Gastrointestinal wall
Visualization of wall layers is possible due to the immediate apposition of the transducer to the luminal wall. Inflation of the balloon on the transducer with water improves contact with the mucosa and this visualization significantly. The wall of the GI tract is divided into five distinct layers (Figure 11-4). The first layer visible from the echoendoscope is the interface between the mucosa and the transducer, which appears as a bright, hyperechoic structure. The second layer represents the deep mucosa or muscularis mucosa and appears hypoechoic. The third layer, which is hyperechoic, is the submucosa. The fourth layer, a hypoechoic layer, represents the muscularis propria. The fifth layer, a hyperechoic layer, represents the adventitia in the esophagus, and the serosa in the stomach and small bowel. The use of higher-frequency probes such as 20–30 MHz allows for additional differentiation of layers within the muscularis propia and the muscularis mucosa, increasing potential visualization to seven and nine layers, respectively.84,85
Mediastinum for distal esophagus, mid esophagus, and proximal esophagus
After visualization of the esophageal wall layers (Figure 11-5), EUS of the esophagus focuses on evaluating mediastinal structures. The parallel course of the esophagus to the longitudinal axis of the body allows for precise correlation of the mediastinum with transverse sections as seen on chest CT, using a radial echoendoscope. Early identification of the thoracic aorta with rotation of the scope so that it falls in the 5 o’clock position allows for orientation of the mediastinum to match cross-sectional imaging.
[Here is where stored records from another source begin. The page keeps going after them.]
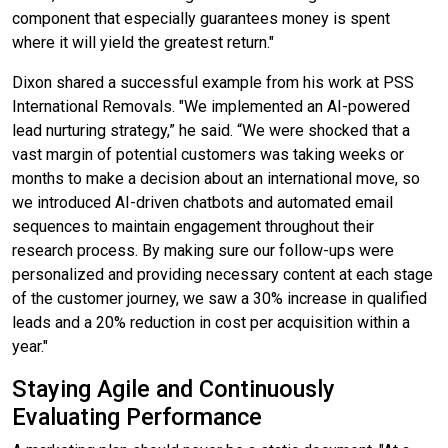
component that especially guarantees money is spent
where it will yield the greatest return."
Dixon shared a successful example from his work at PSS
International Removals. "We implemented an AI-powered
lead nurturing strategy,” he said. “We were shocked that a
vast margin of potential customers was taking weeks or
months to make a decision about an international move, so
we introduced AI-driven chatbots and automated email
sequences to maintain engagement throughout their
research process. By making sure our follow-ups were
personalized and providing necessary content at each stage
of the customer journey, we saw a 30% increase in qualified
leads and a 20% reduction in cost per acquisition within a
year."
Staying Agile and Continuously
Evaluating Performance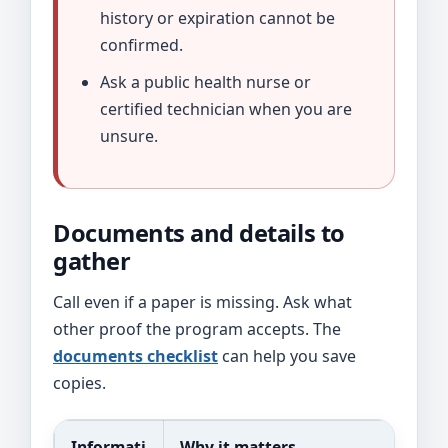
history or expiration cannot be
confirmed.
Ask a public health nurse or
certified technician when you are
unsure.
Documents and details to
gather
Call even if a paper is missing. Ask what
other proof the program accepts. The
documents checklist
can help you save
copies.
Informati
Why it matters
Po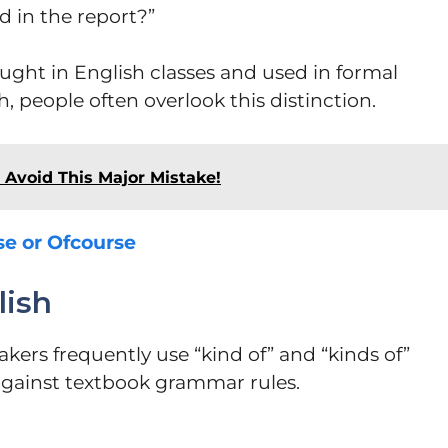
d in the report?”
ught in English classes and used in formal
, people often overlook this distinction.
Avoid This Major Mistake!
se or Ofcourse
lish
eakers frequently use “kind of” and “kinds of”
against textbook grammar rules.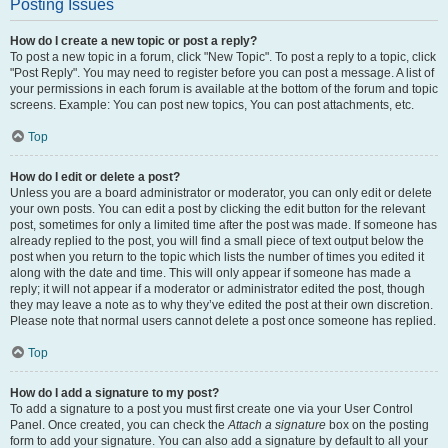
Posting Issues
How do I create a new topic or post a reply?
To post a new topic in a forum, click "New Topic". To post a reply to a topic, click
"Post Reply". You may need to register before you can post a message. A list of
your permissions in each forum is available at the bottom of the forum and topic
screens. Example: You can post new topics, You can post attachments, etc.
Top
How do I edit or delete a post?
Unless you are a board administrator or moderator, you can only edit or delete
your own posts. You can edit a post by clicking the edit button for the relevant
post, sometimes for only a limited time after the post was made. If someone has
already replied to the post, you will find a small piece of text output below the
post when you return to the topic which lists the number of times you edited it
along with the date and time. This will only appear if someone has made a
reply; it will not appear if a moderator or administrator edited the post, though
they may leave a note as to why they’ve edited the post at their own discretion.
Please note that normal users cannot delete a post once someone has replied.
Top
How do I add a signature to my post?
To add a signature to a post you must first create one via your User Control
Panel. Once created, you can check the
Attach a signature
box on the posting
form to add your signature. You can also add a signature by default to all your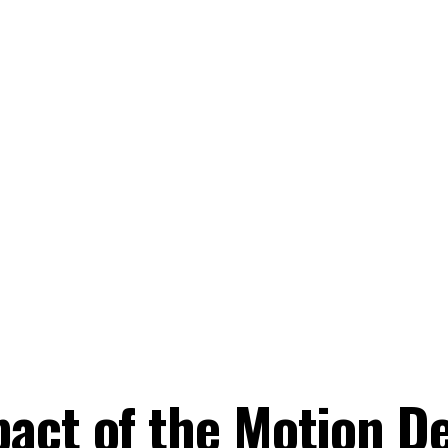
act of the Motion D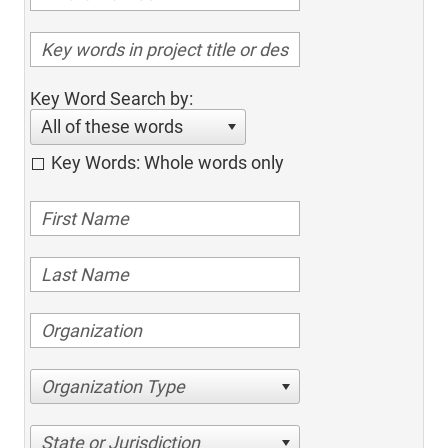
Key Word Search by:
All of these words
Key Words: Whole words only
Organization Type
State or Jurisdiction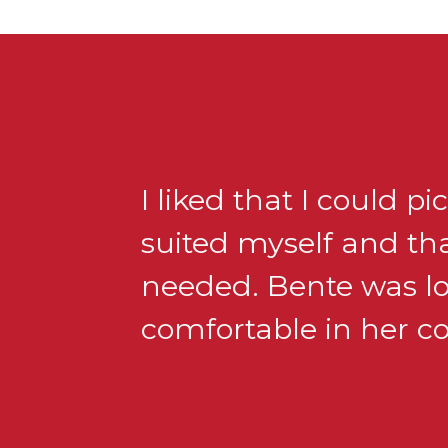
I liked that I could p
suited myself and tha
needed. Bente was lov
comfortable in her 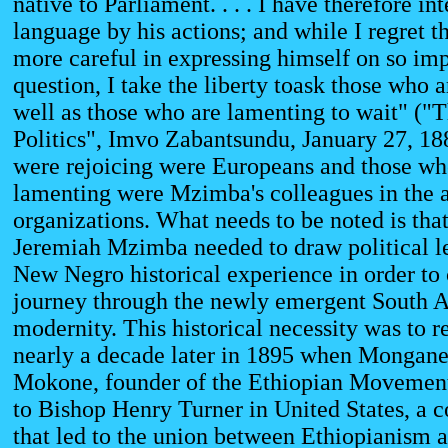
native to Parliament. . . . I have therefore in
language by his actions; and while I regret t
more careful in expressing himself on so imp
question, I take the liberty toask those who a
well as those who are lamenting to wait" ("
Politics", Imvo Zabantsundu, January 27, 1
were rejoicing were Europeans and those w
lamenting were Mzimba's colleagues in the 
organizations. What needs to be noted is th
Jeremiah Mzimba needed to draw political l
New Negro historical experience in order to 
journey through the newly emergent South A
modernity. This historical necessity was to re
nearly a decade later in 1895 when Mongan
Mokone, founder of the Ethiopian Movement,
to Bishop Henry Turner in United States, a 
that led to the union between Ethiopianism 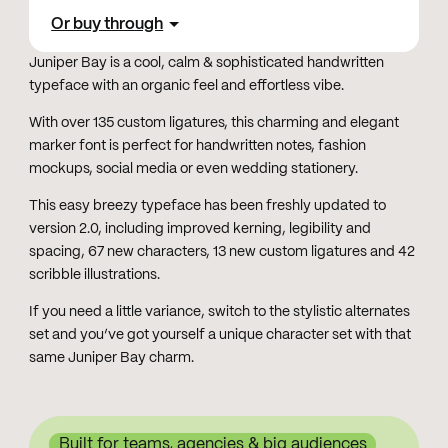
Or buy through
Juniper Bay is a cool, calm & sophisticated handwritten
typeface with an organic feel and effortless vibe.
With over 135 custom ligatures, this charming and elegant
marker font is perfect for handwritten notes, fashion
mockups, social media or even wedding stationery.
This easy breezy typeface has been freshly updated to
version 2.0, including improved kerning, legibility and
spacing, 67 new characters, 13 new custom ligatures and 42
scribble illustrations.
If you need a little variance, switch to the stylistic alternates
set and you’ve got yourself a unique character set with that
same Juniper Bay charm.
Built for teams, agencies & big audiences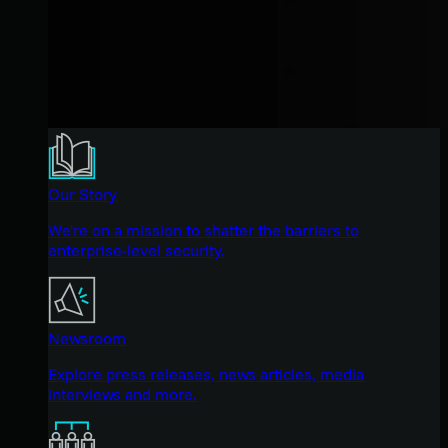
Our Story
We're on a mission to shatter the barriers to
enterprise-level security.
Newsroom
Explore press releases, news articles, media
interviews and more.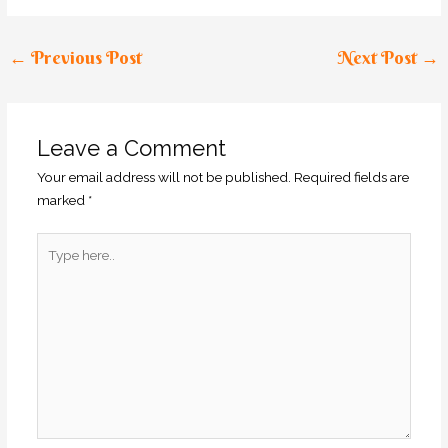
←
Previous Post
Next Post
→
Leave a Comment
Your email address will not be published.
Required fields are
marked
*
Type
here..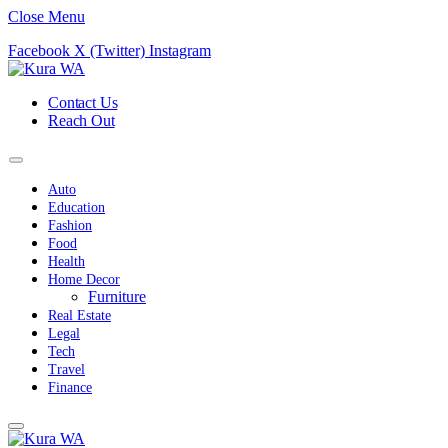
Close Menu
Facebook
X (Twitter)
Instagram
Contact Us
Reach Out
Auto
Education
Fashion
Food
Health
Home Decor
Furniture
Real Estate
Legal
Tech
Travel
Finance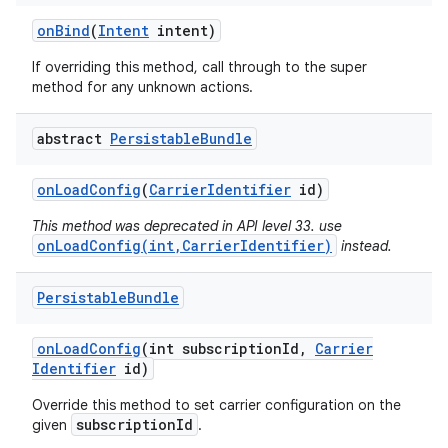
on
Bind
(
Intent
intent)
If overriding this method, call through to the super
method for any unknown actions.
abstract
Persistable
Bundle
on
Load
Config
(
Carrier
Identifier
id)
nits
This method was deprecated in API level 33. use
onLoadConfig(int,CarrierIdentifier)
instead.
Persistable
Bundle
on
Load
Config
(int subscription
Id
,
Carrier
Identifier
id)
Override this method to set carrier configuration on the
subscriptionId
given
.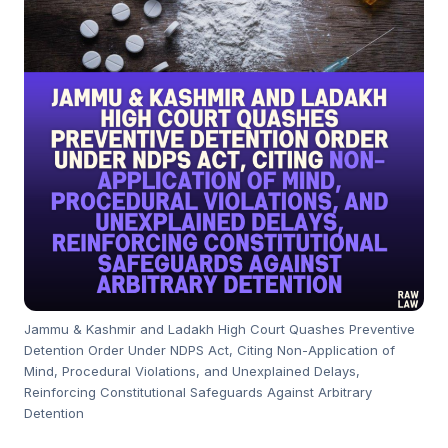
Jammu & Kashmir and Ladakh High Court Quashes Preventive
Detention Order Under NDPS Act, Citing Non-Application of
Mind, Procedural Violations, and Unexplained Delays,
Reinforcing Constitutional Safeguards Against Arbitrary
Detention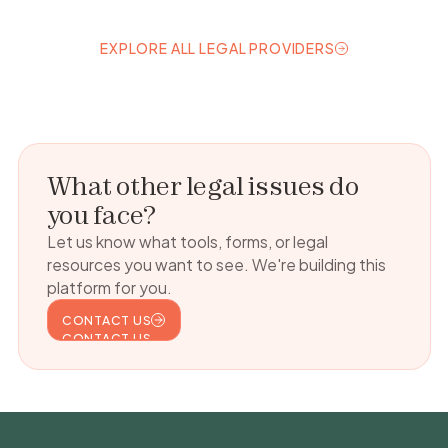
EXPLORE ALL LEGAL PROVIDERS
EXPLORE ALL LEGAL PROVIDERS
What other legal issues do
you face?
Let us know what tools, forms, or legal
resources you want to see. We're building this
platform for you.
CONTACT US
CONTACT US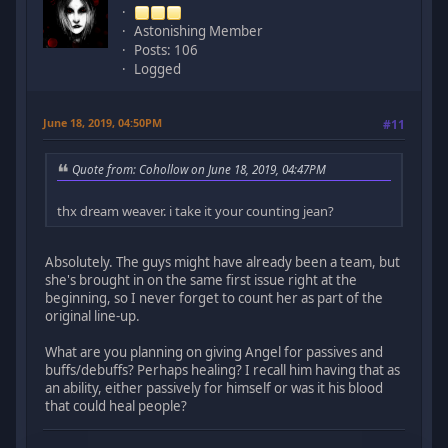
Astonishing Member
Posts: 106
Logged
June 18, 2019, 04:50PM
#11
Quote from: Cohollow on June 18, 2019, 04:47PM
thx dream weaver. i take it your counting jean?
Absolutely. The guys might have already been a team, but
she's brought in on the same first issue right at the
beginning, so I never forget to count her as part of the
original line-up.
What are you planning on giving Angel for passives and
buffs/debuffs? Perhaps healing? I recall him having that as
an ability, either passively for himself or was it his blood
that could heal people?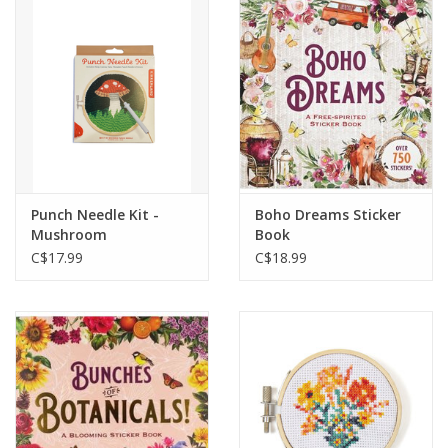
Cards
Canadian
Seasonal
Sale
Punch Needle Kit -
Boho Dreams Sticker
Mushroom
Book
C$17.99
C$18.99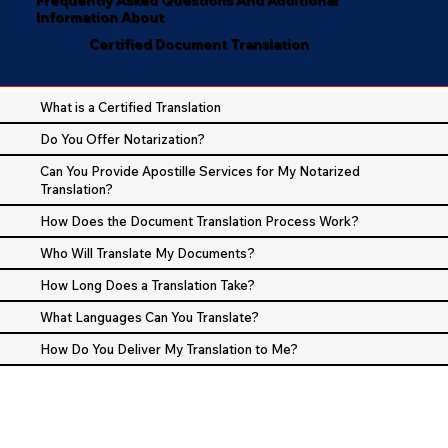
Information About
Certified Document Translation
What is a Certified Translation
Do You Offer Notarization?
Can You Provide Apostille Services for My Notarized
Translation?
How Does the Document Translation Process Work?
Who Will Translate My Documents?
How Long Does a Translation Take?
What Languages Can You Translate?
How Do You Deliver My Translation to Me?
When discussing images as seen with radial EUS, structures described on the right side of the screen will correspond to the patient’s right and those on the left to the patient’s left. Further description of the mediastinum can be divided by the location of the transducer into proximal, mid, and distal esophagus. The structures that can be visualized from the proximal esophagus include the left and right carotid arteries, left and right internal jugular veins, and bilateral lobes of the thyroid. These are not commonly evaluated during EUS and specific anatomical references and techniques are beyond the scope of this discussion.
Figure 11-5. Normal esophageal wall layers. (1) Mucosa, hyperechoic; (2) muscularis mucosa, hypoechoic; (3) submucosa, hyperechoic; (4) muscularis propria, hypoechoic.